Later Misses Beckwith and Williams left Porthoustock and purchased a cottage at Carne near Manaccan.

Even earlier in the village history and following a succession of shipwrecks on the nearby Manacles in the nineteenth century, the cottage had been used as a coastguard house. Although it is difficult to be sure about the occupants of the cottage, there were coastguards stationed at Porthoustock from, at least, as early as 1840. In the early days coastguards were often retired naval men and at Porthoustock this was certainly true. Names appearing in this category on the census returns include John Matthews, William Searle and Stephen Old. However, by about the 1860s there were "full time" coastguards stationed at Porthoustock - James Connor in 1861, Edward Ward twenty years later and William Fisher in 1891. Possibly some of these lived in the thatched cottage.

Probably as a result of the loss of the SS Mohegan in 1898 it was decided to build a coastguard station at Porthoustock as soon as possible. A coastguard look-out building("the watch-house") was constructed by Edwin Nicholls at Manacle Point, a position overlooking the Manacles and the Lowlands. With the station in operation, it was necessary to build coastguard houses and these were duly built at the top of Porthoustock Hill. In the 1901 census three coastguard families lived in these new purpose - built houses - Fred Hooper, Thomas Preston and William Leigh. Later names include Frederick Webb, William Morshead, Joseph Mowlem, Albert Scorey, James Dodd, Stanley Thomas, Jack Humphries and ------ Rowland.
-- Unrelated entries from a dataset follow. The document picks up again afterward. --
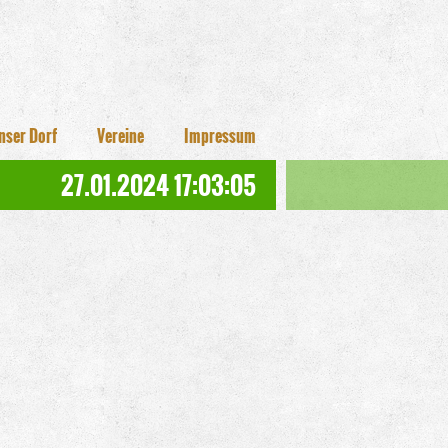
nser Dorf
Vereine
Impressum
27.01.2024 17:03:05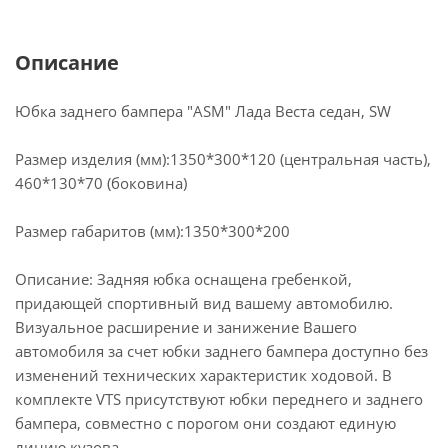
Описание
Юбка заднего бампера "ASM" Лада Веста седан, SW
Размер изделия (мм):1350*300*120 (центральная часть),
460*130*70 (боковина)
Размер габаритов (мм):1350*300*200
Описание: Задняя юбка оснащена гребенкой,
придающей спортивный вид вашему автомобилю.
Визуальное расширение и занижение Вашего
автомобиля за счет юбки заднего бампера доступно без
изменений технических характеристик ходовой. В
комплекте VTS присутствуют юбки переднего и заднего
бампера, совместно с порогом они создают единую
линию кузова.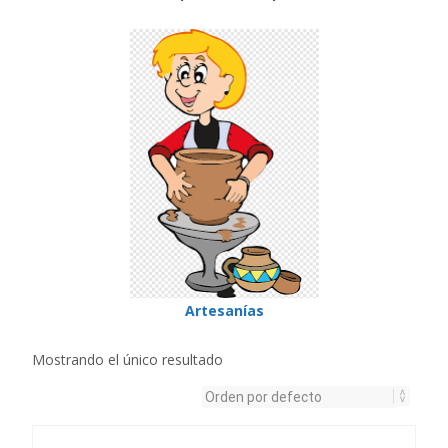
Artesanías
Mostrando el único resultado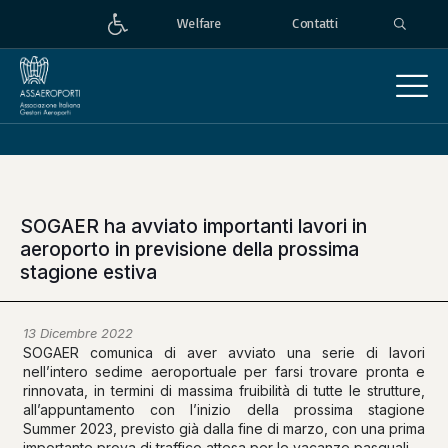
Welfare
Contatti
SOGAER ha avviato importanti lavori in
aeroporto in previsione della prossima
stagione estiva
13 Dicembre 2022
SOGAER comunica di aver avviato una serie di lavori
nell’intero sedime aeroportuale per farsi trovare pronta e
rinnovata, in termini di massima fruibilità di tutte le strutture,
all’appuntamento con l’inizio della prossima stagione
Summer 2023, previsto già dalla fine di marzo, con una prima
importante prova di traffico attesa per le vacanze pasquali.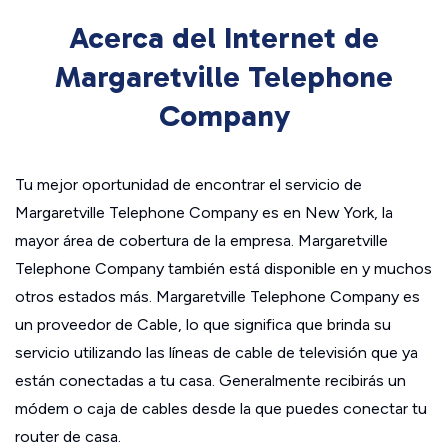
Acerca del Internet de
Margaretville Telephone
Company
Tu mejor oportunidad de encontrar el servicio de
Margaretville Telephone Company es en New York, la
mayor área de cobertura de la empresa. Margaretville
Telephone Company también está disponible en y muchos
otros estados más. Margaretville Telephone Company es
un proveedor de Cable, lo que significa que brinda su
servicio utilizando las líneas de cable de televisión que ya
están conectadas a tu casa. Generalmente recibirás un
módem o caja de cables desde la que puedes conectar tu
router de casa.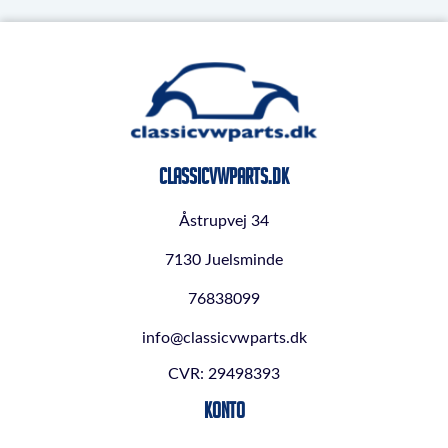
ClassicVWParts.dk
Åstrupvej 34
7130 Juelsminde
76838099
info@classicvwparts.dk
CVR: 29498393
Konto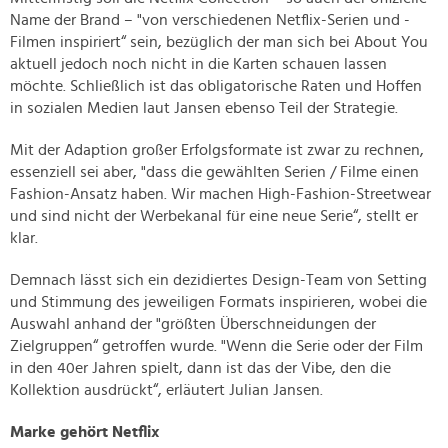
Name der Brand – "von verschiedenen Netflix-Serien und -
Filmen inspiriert“ sein, bezüglich der man sich bei About You
aktuell jedoch noch nicht in die Karten schauen lassen
möchte. Schließlich ist das obligatorische Raten und Hoffen
in sozialen Medien laut Jansen ebenso Teil der Strategie.
Mit der Adaption großer Erfolgsformate ist zwar zu rechnen,
essenziell sei aber, "dass die gewählten Serien / Filme einen
Fashion-Ansatz haben. Wir machen High-Fashion-Streetwear
und sind nicht der Werbekanal für eine neue Serie“, stellt er
klar.
Demnach lässt sich ein dezidiertes Design-Team von Setting
und Stimmung des jeweiligen Formats inspirieren, wobei die
Auswahl anhand der "größten Überschneidungen der
Zielgruppen“ getroffen wurde. "Wenn die Serie oder der Film
in den 40er Jahren spielt, dann ist das der Vibe, den die
Kollektion ausdrückt“, erläutert Julian Jansen.
Marke gehört Netflix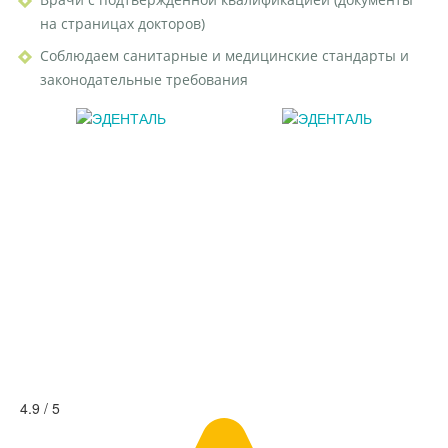
на страницах докторов)
Соблюдаем санитарные и медицинские стандарты и
законодательные требования
4.9 / 5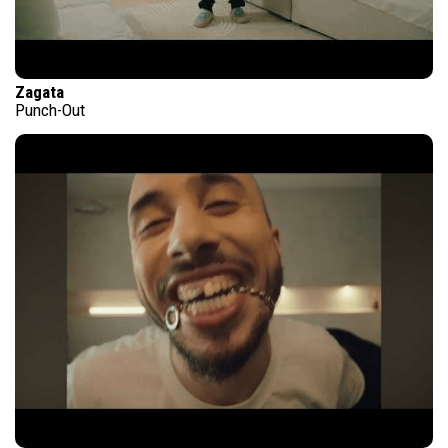
Zagata
Punch-Out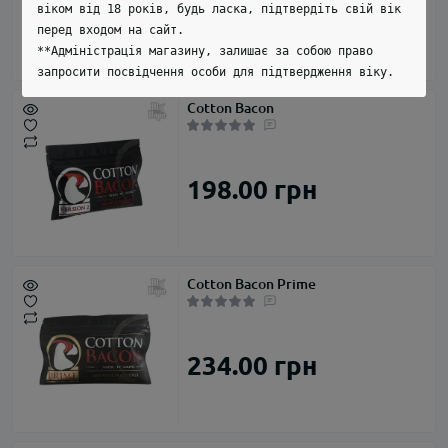
270.00 грн
віком від 18 років, будь ласка, підтвердіть свій вік
перед входом на сайт.
**Адміністрація магазину, залишає за собою право
запросити посвідчення особи для підтвердження віку.
Cotton Bacon
198.00 грн
Cotton Bacon Prime
234.00 грн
For many years the thatched cottage was the home of the Tonkin family - Norman and Ethel Tonkin and their children, Lilian and Sylvia. The family was closely connected with Porthoustock chapel and Norman was a local preacher for many years, as well as holding many offices within the Methodist church locally. He was also employed for many years by the St Keverne/Porthoustock and, later, the West of England, Stone Companies and worked in the Quarry office. I have a postcard, dated 2 June 1928, signed by F.N.Tonkin on behalf of the St Keverne Stone Company for the shipment of 60 tons of dust on the barge Silex from Porthoustock to J.C.Annear and Company, Penryn. Mr and Mrs Tonkin lived in the cottage until Norman retired in the 1960s and then they moved to Constantine to be nearer their daughter. Since then the cottage has been privately owned.